Zu Beginn dieser Woche gingen die Tarifverhandlungen für 2,1 Millionen Beschäftigte des öffentlichen Dienstes (Bund und Kommunen) in die zweite Runde. Die Gewerkschaft Ver.di fordert unter anderem eine Erhöhung der Löhne und Gehälter um sechs Prozent. „Viel zu hoch!“ konterte Innenminister de Maiziere, der Verhandlungsführer des Bundes. Die Erhöhung der Diäten der Abgeordneten des Bundestages in den Jahren 2014 und 2015 um insgesamt 10,1 Prozent ( = 830 Euro) dagegen ging für ihn in Ordnung. Als Minister bekommt er zwar nur die halben Abgeordneten-Diäten, aber zusammen mit seinem – ebenfalls erhöhten – Ministergehalt kommt er inzwischen auf satte 20.000 Euro monatlich.
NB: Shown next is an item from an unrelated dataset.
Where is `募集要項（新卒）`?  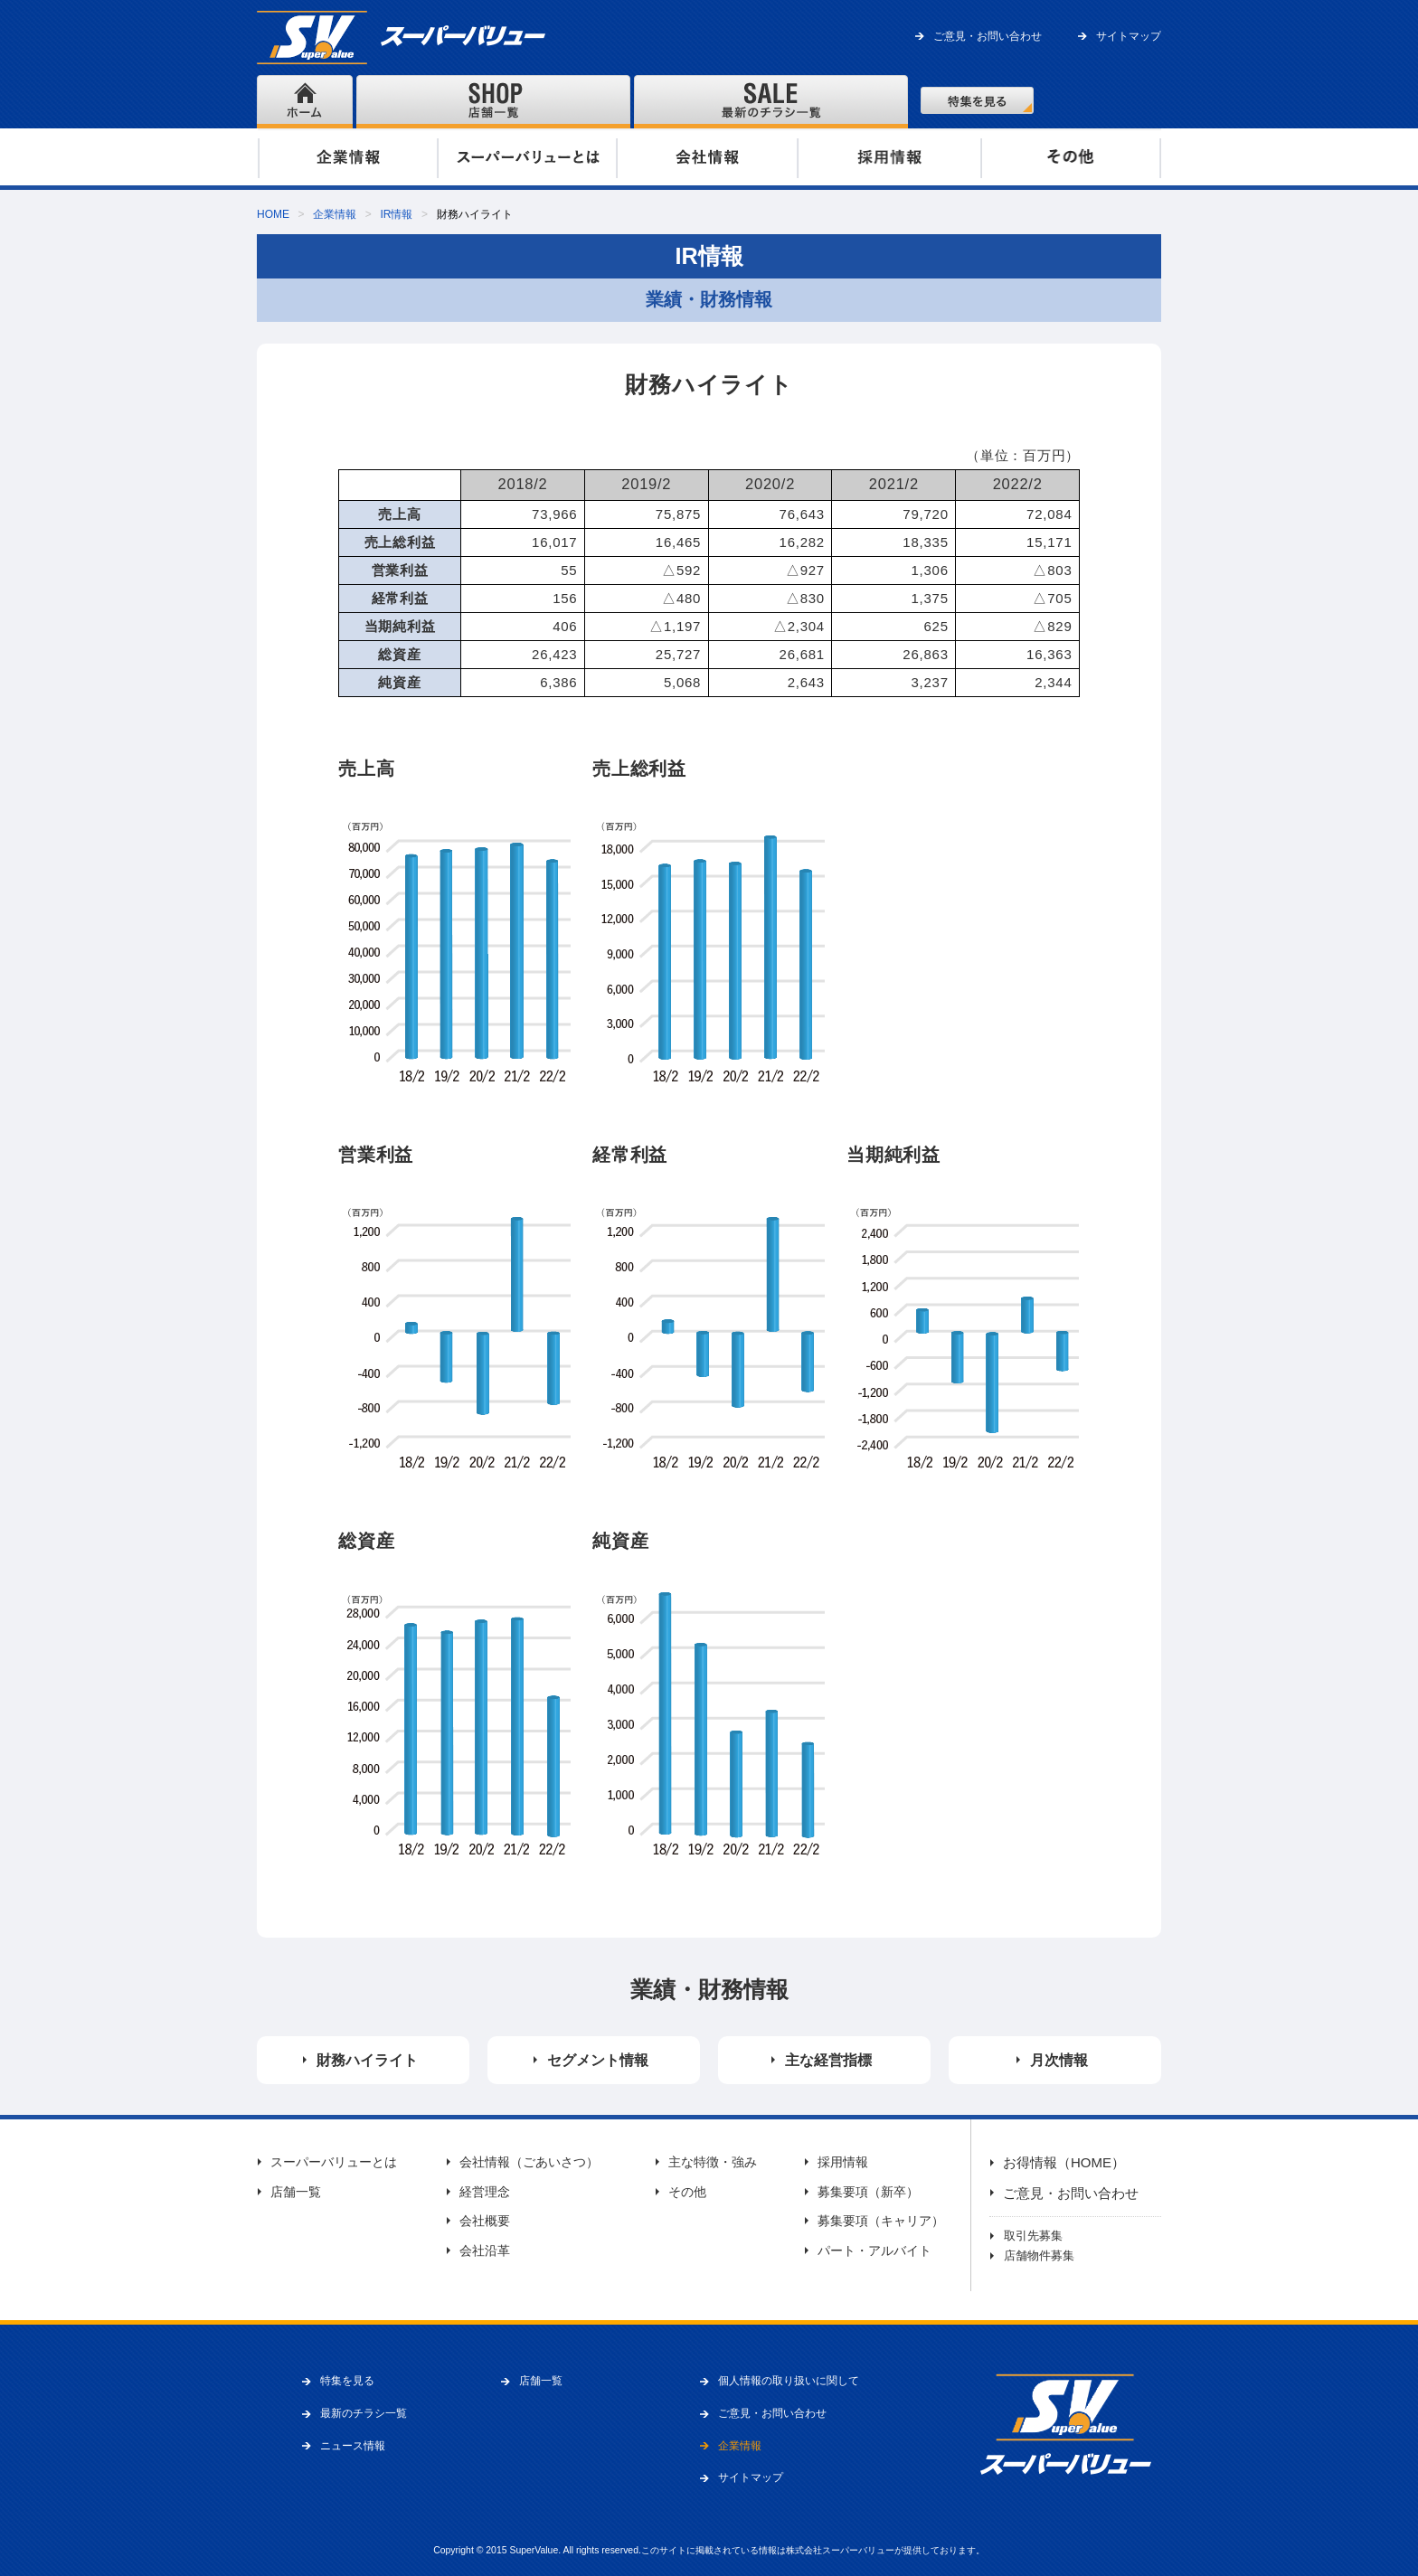 募集要項（新卒） is located at coordinates (868, 2191).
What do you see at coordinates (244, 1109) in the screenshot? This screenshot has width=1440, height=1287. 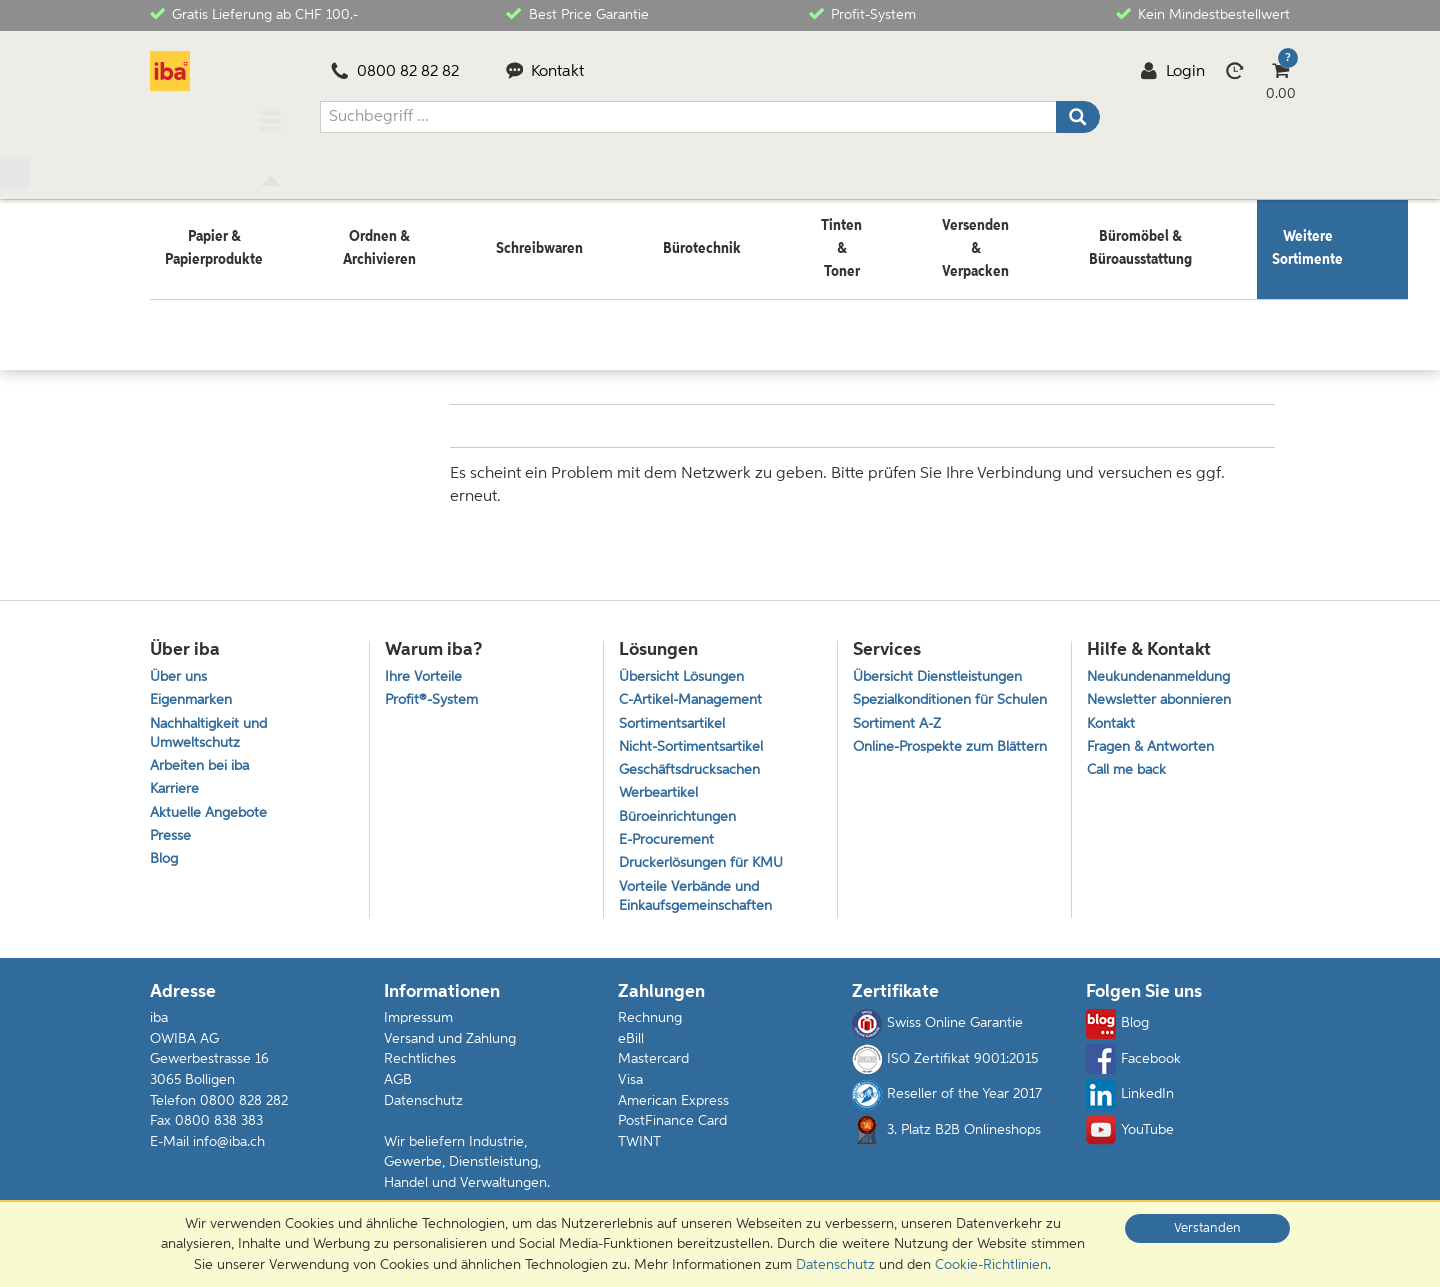 I see `0800 828 282` at bounding box center [244, 1109].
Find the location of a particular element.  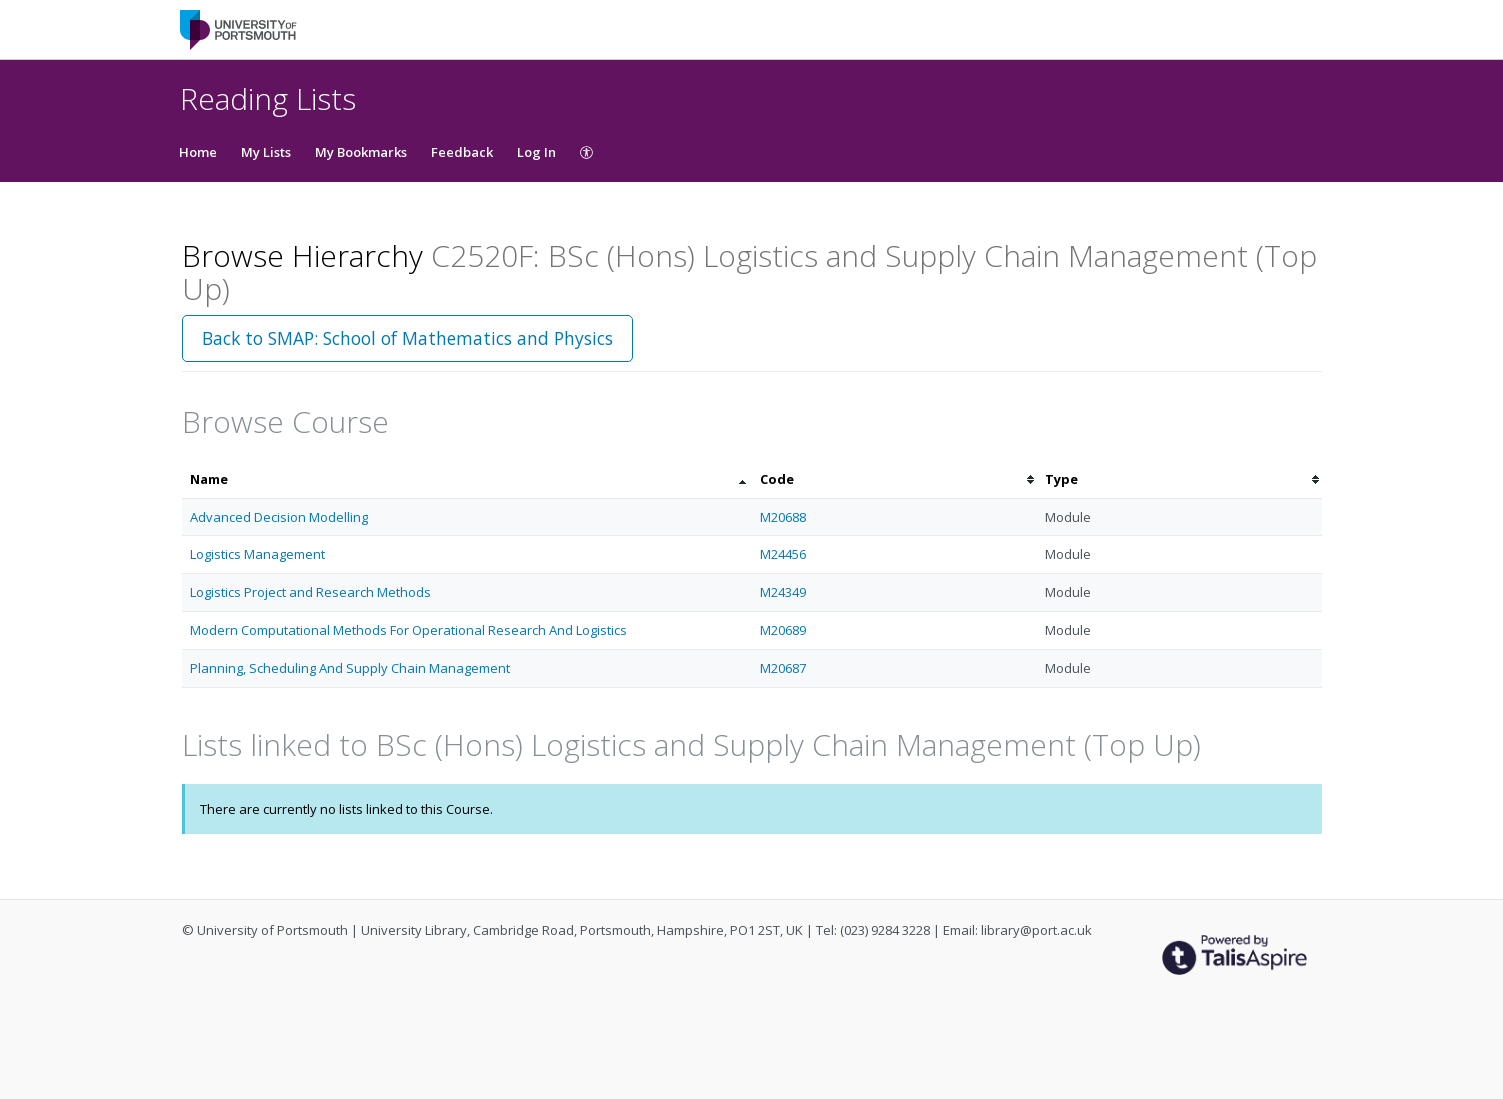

Ver.di begründet die Forderung unter anderem mit einem Nachholbedarf im Vergleich zur Gesamtwirtschaft. Seit 2000 seien die Tariflöhne beim Staat um 37 Prozent gestiegen, in der Gesamtwirtschaft dagegen um mehr als 41 Prozent.

Insgesamt hat die Lohnungleichheit in der deutschen Wirtschaft in den vergangenen Jahren stark zugenommen, wie auch folgende Analyse deutlich macht.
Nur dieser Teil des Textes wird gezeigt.